Innovations in ERCP techniques are likely to change the management of biliary duct strictures in the future. Technical reasons for failure of therapeutic ERCP indicate that the presence of a stricture that is too tight to allow access to the central duct system is the most common cause of ERCP failure in anastomotic strictures, non-anastomotic strictures and biliary strictures after living donor OLT[36,42]. Use of new intraductal endoscopy technologies such as the SpyGlass direct visualization system (Boston Scientific, Natick, Mass.), which allows visualization of the inner wall of the biliary tree and can act as the guidance system for passage of the guidewire through a tight stricture, has shown some early promise in this area[5,98-100]. A recent case report detailed the use of methylene blue-aided chromoendoscopy via peroral cholangioscopy to successfully optically diagnose extensive ischemic-type non-anastomotic biliary lesions after transplant. Also, new types of balloons and stents will also have a significant role in improvement of management of biliary strictures. Preliminary evidence shows that peripheral cutting balloons may be more effective in biliary strictures not responsive to standard measures. Plastic stents and catheters presently used carry a high risk for occlusions. Use of larger metallic open mesh or partially covered stents increases the probability of patency but carries several disadvantages including ingrowths of tissue from reactive hyperplasia, their permanency and the potential difficulty of removing them at surgery. Therefore uncovered and partially covered self-expandable metal stents cannot be recommended for therapy of biliary strictures. Newer removable fully covered metal stents could offer potential therapeutic options for patients with biliary strictures with increased duration of patency than plastic stents. More distant in the future are bioabsorbable stents which could be deployed and would remain in place for several months with subsequent biodegradation. These innovations will hopefully allow treatments with single interventions rather than the current practice of repeated interventions and thus have a significant positive impact on the quality of life of the patients treated.

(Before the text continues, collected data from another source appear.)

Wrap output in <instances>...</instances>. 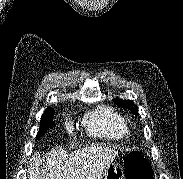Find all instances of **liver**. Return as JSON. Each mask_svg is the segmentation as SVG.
Wrapping results in <instances>:
<instances>
[{
    "label": "liver",
    "mask_w": 183,
    "mask_h": 179,
    "mask_svg": "<svg viewBox=\"0 0 183 179\" xmlns=\"http://www.w3.org/2000/svg\"><path fill=\"white\" fill-rule=\"evenodd\" d=\"M117 156V150L101 146L84 147L71 153L54 148L44 160L34 153L28 179H101Z\"/></svg>",
    "instance_id": "liver-1"
}]
</instances>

Despite advances in organ procurement and surgical techniques, biliary complications remain a significant source of morbidity in patients after OLT, with biliary strictures still among the most common of these complications. In recent years, endoscopy has played a progressively greater role in the diagnosis and management of biliary stricture complications after transplantation. Repeated endoscopic dilation with placement of one or more plastic stents is currently the standard first line management of biliary strictures avoiding the need, particularly in anastomotic strictures, for percutaneous transhepatic approaches and surgical management in most cases. Percutaneous and surgical modalities are now reserved for patients in whom endoscopic treatment fails and for those with multiple inaccessible intrahepatic strictures or Roux-en-Y anastomoses. Even in these latter cases, with the recent advances of deep small bowel enteroscopy techniques, the role of endoscopic therapy is expanding. Indeed, as technology progresses with newer endoscopic techniques including intraductal endoscopy, this will allow for enhanced access and visualization of complex strictures as well as improved stenting modalities, and offer hope that the burden to OLT patients related to biliary stricture complications will be reduced even further in the future.